3. Directions were issued to that effect which established that which the appellant knew all along to be the case which was that the assertion made in the grounds was simply untrue. The appellant's brother had not given evidence, either orally or in the form of a witness statement.

4. The appellant had been unrepresented at that hearing and so the grounds for permission to appeal to the Upper Tribunal, prepared by his representatives instructed after that hearing, were based upon instructions received from him.

5. Therefore, the only basis upon which permission to appeal was granted has now fallen away, it being confirmed by Ms Stull in her skeleton argument, prepared for this hearing, that the appellant's assertion that his brother had given evidence at the hearing before the First-tier Tribunal was "factually incorrect". That means that the judge made no error in not referring in the determination to evidence that was not given before him.

6. That being the case, there is nothing left within the scope of the grant of permission to appeal to argue and so we dismiss the appeal and direct that the determination of the First-tier Tribunal is to stand.

7. We should, however, add this. In her skeleton argument Ms Stull seeks to raise fresh challenges to the fairness of the hearing, based again upon the appellant's instructions as to what occurred at the hearing before the First-tier Tribunal. She complains that:

"[The] Appellant did have witnesses that could have testified as to the relationship between appellant and his son but was not allowed to call them as witnesses."

Again, this allegation by the appellant of unfairness in the hearing and determination of his appeal is simply untrue. It is plain from the record of proceedings of both the First-tier Tribunal Judge and the Presenting Officer that the judge asked the appellant, at the very beginning of the hearing, whether he wished to call any witnesses and he said that he did not. The note of the Presenting Officer, produced for examination at the hearing before us, records this as follows:

Judge: Calling any witnesses? People at the back not witnesses?

Appellant: Give evidence myself only - no witnesses?
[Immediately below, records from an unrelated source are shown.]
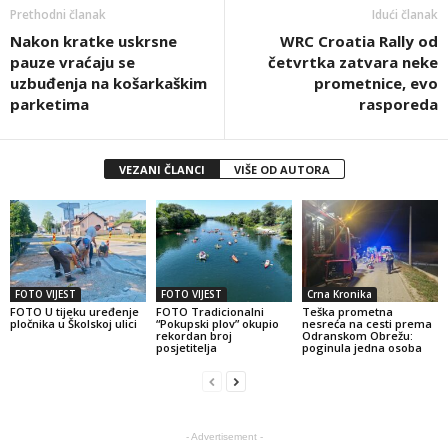
Prethodni članak
Idući članak
Nakon kratke uskrsne
WRC Croatia Rally od
pauze vraćaju se
četvrtka zatvara neke
uzbuđenja na košarkaškim
prometnice, evo
parketima
rasporeda
VEZANI ČLANCI
VIŠE OD AUTORA
FOTO VIJEST
FOTO VIJEST
Crna Kronika
FOTO U tijeku uređenje
FOTO Tradicionalni
Teška prometna
pločnika u Školskoj ulici
“Pokupski plov” okupio
nesreća na cesti prema
rekordan broj
Odranskom Obrežu:
posjetitelja
poginula jedna osoba
- Advertisement -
8. Further, this fresh allegation of unfairness emerges for the first time in the skeleton argument. No mention of this was made either in the handwritten grounds of the appellant in his application for permission to appeal submitted by him to the First-tier Tribunal or in the grounds in support of the renewed application to the Upper Tribunal, those grounds running to six closely typed paged and being prepared by the appellant's solicitors. In our judgment it is inconceivable that had there been any truth at all in the complaint that the judge prohibited the appellant from calling a number of witnesses he would have mentioned that before.
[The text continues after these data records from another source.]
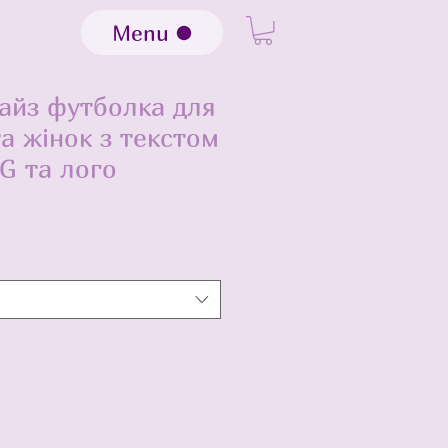
Menu
сайз футболка для
та жінок з текстом
 та лого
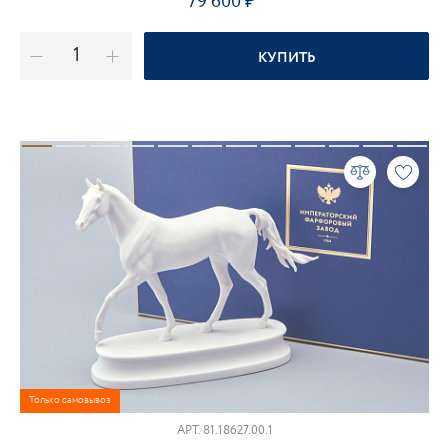
79 600
КУПИТЬ
Только самовывоз
АРТ.
81.18627.00.1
9. The skeleton argument complains also that the appellant was unrepresented and so ill-prepared to present his case. But the judge dealt with that carefully at paragraph 8 of his determination, explaining that the appellant had ample time to arrange for legal representation. He had instructed other solicitors to act on his behalf in previously. Those solicitors withdrew in February, some three months or so before the substantive hearing, explaining that they had been unable to obtain adequate instructions from the appellant. It is unambiguously clear that the judge was entitled to proceed with the hearing even though the appellant was unrepresented.

10. For those reasons we are satisfied that not only are the fresh complaints about unfairness in the proceedings beyond the scope of the permission granted, they are, in any event, wholly unarguable and should not have been raised.

Summary of decision:

11. The judge made no error of law. Therefore the appeal to the Upper Tribunal is dismissed.